Là c’est un policier féminin qui, tombant dans une véritable embuscade voit sa voiture caillassée par une bande cagoulée ; ce fonctionnaire de police ne doit d’avoir la vie sauve que par l’arrivée de renforts : de justesse ! Ailleurs ce sont de véritables batailles rangées nocturnes opposant forces de l’ordre et une frange de population, toujours la même sans doute, aspirant à en découdre pour se venger des « agressions » dont elle se sentirait victime; autant d’alibis…De véritables combats de rue qui n’osent pas avouer leur nom !  Sans parler des automobilistes pris à partie par une pluie de projectiles depuis une passerelle enjambant une voie rapide ( ! ) ; un « amusement » qui aurait pu se terminer en tragédie.
Et je n’évoque sans doute que ce qui m’a fait dresser l’oreille ces derniers jours - la petite partie émergée de cet iceberg de violence - sachant que seuls les faits les plus criants sont relatés, à intervalles irréguliers, par nos médias avides de « scoop ». Et que dire du quotidien de nos concitoyens vivant dans ces quartiers, ceux-là même qui subissent pressions et menaces, la peur au ventre, qui connaissent le désespoir et qui éprouvent un sentiment d’abandon ? Passé sous silence!

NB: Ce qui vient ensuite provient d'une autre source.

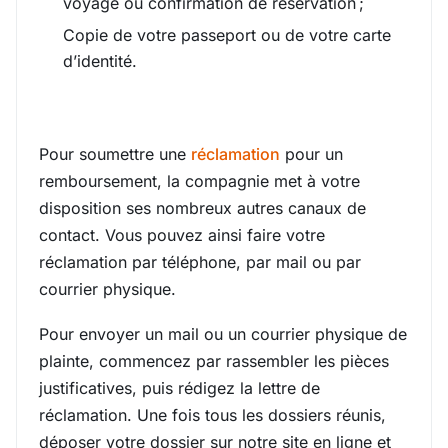
voyage ou confirmation de réservation ;
Copie de votre passeport ou de votre carte
d’identité.
Pour soumettre une
réclamation
pour un
remboursement, la compagnie met à votre
disposition ses nombreux autres canaux de
contact. Vous pouvez ainsi faire votre
réclamation par téléphone, par mail ou par
courrier physique.
Pour envoyer un mail ou un courrier physique de
plainte, commencez par rassembler les pièces
justificatives, puis rédigez la lettre de
réclamation. Une fois tous les dossiers réunis,
déposer votre dossier sur notre site en ligne et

Et puis il y a ces petits faits scandaleux car touchant au quotidien des plus fragiles
- et Dieu sait qu’ils sont nombreux !- qui sont rapportés de façon un peu gênée par les commentateurs surpris. Ici ce sont des personnes âgées amenées à ramasser des légumes abandonnés sur l’emplacement des étals de marchés en train d’être démontés: l’accroissement brutal du coût de la vie sonne le glas de leurs maigres retraites. Nos « anciens » ne sont plus en mesure de faire face. Conserver sa dignité est à ce prix !
Là c’est un orphelin dans un village de la France profonde, sans ressources suffisantes, contraint de creuser à la pelle la tombe du dernier défunt de sa famille: son propre père. La collectivité n’est même plus capable de conduire dignement un des siens jusqu’à sa dernière demeure! Il paraît que ce phénomène tendrait même à devenir monnaie courante…Au Moyen-âge, les indigents ne connaissaient pas semblable mésaventure!
Et je ne puis m’empêcher d’évoquer ces paroles au désespoir contenu d’un chômeur de longue durée, sans vraiment se bercer d’illusions quant à ses possibilités de retrouver une situation dans une région progressivement délaissée de ses industries, faisant remarquer à son interlocuteur que « l’intelligentsia » paraît plus prompte à donner de la voix pour les « sans papiers » qu’à trouver un emploi à ceux et celles qui l’ont perdu. Et dans sa bouche « la préférence nationale » prenait alors un sens particulier et sans appel !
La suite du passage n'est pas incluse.